In this paper, we present a set of systematic experimental investigations on possible noise mechanisms for current perpendicular thin film media of small grain sizes. In particular, we focus on intergranular exchange coupling and grain boundary surface anisotropy in the granular layer of the present continuous-granular-composite film structure. Micromagnetic modeling studies are conducted to study the impact of the observed experimental phenomenon. Modeled experiments show that significant intergranular exchange coupling may occur when oxide grain boundary thickness becomes less than 1 nm. If the grain boundary thickness has significant distribution below this critical value, the exponential dependence of the coupling strength on the oxide thickness would yield significant degradation of the medium signal-to-noise ratio. Carefully designed experiments have also been conducted to study possible grain boundary interfacial anisotropy.

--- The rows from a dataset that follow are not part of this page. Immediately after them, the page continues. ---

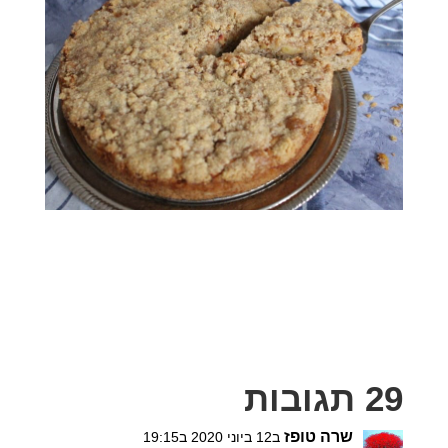
29 תגובות
שרה טופז
ב12 ביוני 2020 ב19:15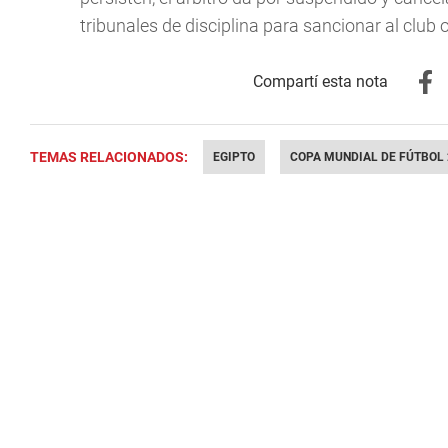
tribunales de disciplina para sancionar al club 
TEMAS RELACIONADOS:
EGIPTO
COPA MUNDIAL DE FÚTBOL 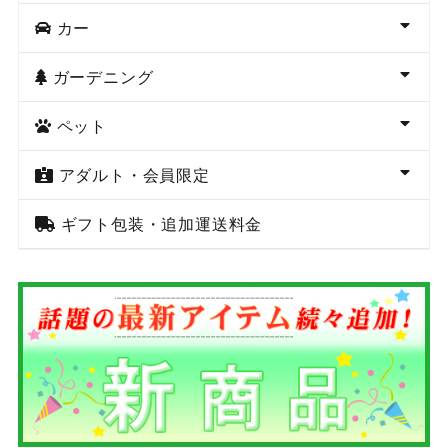
カー
ガーデニング
ペット
アダルト・会員限定
ギフト包装・追加運送料金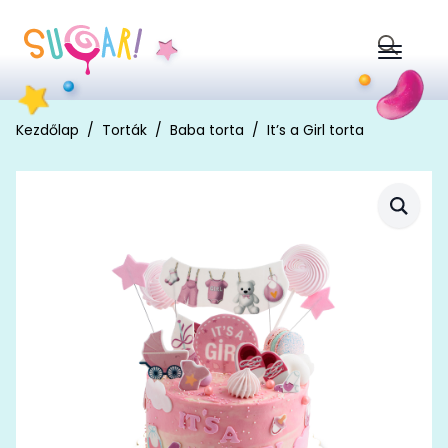
Search
for:
Kezdőlap
Torták
Baba torta
It’s a Girl torta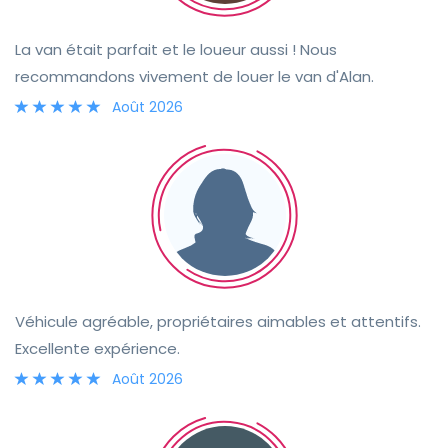
La van était parfait et le loueur aussi ! Nous
recommandons vivement de louer le van d'Alan.
Août 2026
Véhicule agréable, propriétaires aimables et attentifs.
Excellente expérience.
Août 2026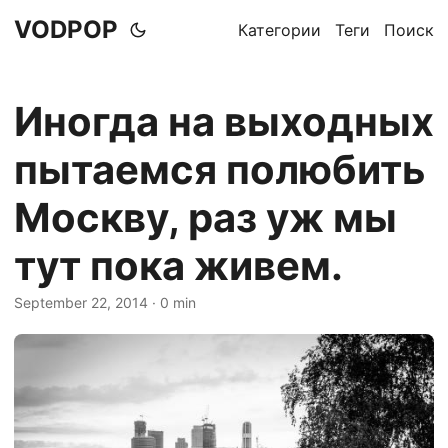
VODPOP
Категории
Теги
Поиск
Иногда на выходных
пытаемся полюбить
Москву, раз уж мы
тут пока живем.
September 22, 2014
· 0 min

Co/Cr, CoPt/Cr, Co/SiO2, Co/Cr2O3, and Co/TiO 2 interfaces are investigated and the corresponding interfacial anisotropy strengths are quantitatively measured. Although Co/SiO2 interfacial anisotropy appears to be the weakest among them, the measured interfacial anisotropy energy strengths for all of them are significant fractions of the crystalline perpendicular anisotropy of the grains at present grain sizes. Finally, we investigated the impact of stacking faults in hcp Co-alloy grains. It is found that when the anisotropy strength of a small segment of a grain substantially reduces due to the existence of stacking faults, it will yield a switching field reduction disproportional to the volume ratio of the segment.